|PCODE Interpereters 101 email@example.com (Carl Dawson) (1999-01-22)|
|Re: PCODE Interpereters 101 firstname.lastname@example.org (Dwight Hughes) (1999-01-23)|
|Re: PCODE Interpereters 101 email@example.com (1999-01-31)|
|Re: PCODE Interpereters 101 firstname.lastname@example.org (Tom Lane) (1999-02-03)|
|Re: PCODE Interpereters 101 email@example.com (1999-02-05)|
|Re: PCODE Interpereters 101 firstname.lastname@example.org (1999-02-05)|
|Re: PCODE Interpereters 101 email@example.com (Chris F Clark) (1999-02-10)|
|Re: PCODE Interpereters 101 firstname.lastname@example.org (Sam Roberts) (1999-02-12)|
|Re: PCODE Interpereters 101 email@example.com (Kevin B. Smith) (1999-02-15)|
|[5 later articles]|
|From:||firstname.lastname@example.org (Scott Amspoker)|
|Date:||31 Jan 1999 01:13:32 -0500|
"Carl Dawson" <email@example.com> wrote:
>I am after a background as to how PCODE interpreters function. Could
>someone help here or kindly point me in the direction of some
>(preferably web based) information.
I used to have the Pascal source for the P-code engine (how's that for
the chicken-and-the-egg problem). I'm not aware of any web-based info
but I still remember various implementation details of P-code.
Generally, P-code is very stack oriented similar to Java's bytecode.

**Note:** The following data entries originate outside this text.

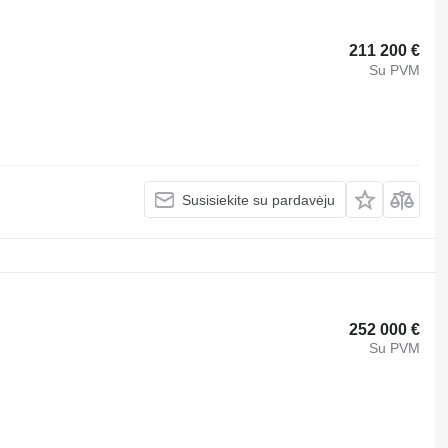
211 200 €
Su PVM
Susisiekite su pardavėju
252 000 €
Su PVM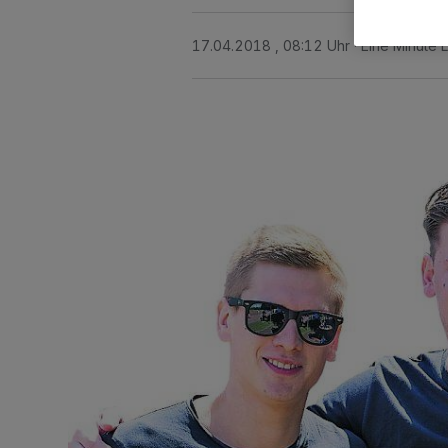
17.04.2018 , 08:12 Uhr
Eine Minute 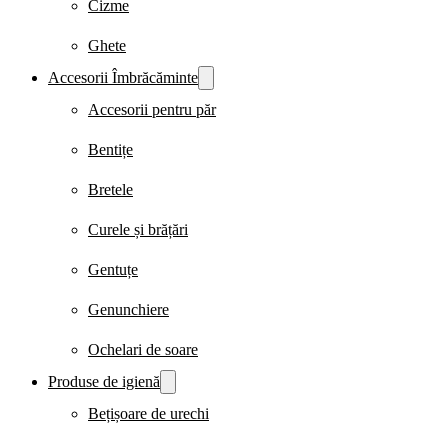
Cizme
Ghete
Accesorii Îmbrăcăminte
Accesorii pentru păr
Bentițe
Bretele
Curele și brățări
Gentuțe
Genunchiere
Ochelari de soare
Produse de igienă
Bețișoare de urechi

That seems to be a popular model for interpreted virtual CPUs. One
interesting aspect of P-code is the manner in which it handled the
lexical nesting of procedures. Rather than use a "display" (an array
of frame pointers each corresponding to a lexical level), each stack
frame contained both a "static link" and a "dynamic link" to previous
stack frames. The dynamic link was identical to the typical C method
of pushing the old frame pointer when creating a new frame (i.e. it
pointed back to the previous stack frame). The static link pointed
back to the previous stack frame for the next outer procedure
lexically containing the current procedure. It could point back
several frames on the stack.
I always felt that P-code's static links weren't a very efficient way
to handle the problem. The PUSH and POP instructions (LOAD/SAVE,
whatever) contained the lexical level of the variable as well as its
offset within its stack frame. For "global" variables and variables
in the current frame, it was reasonably efficient. However, for
variables somewhere in between, the engine had to follow the static
links the necessary number of steps to locate the desired frame.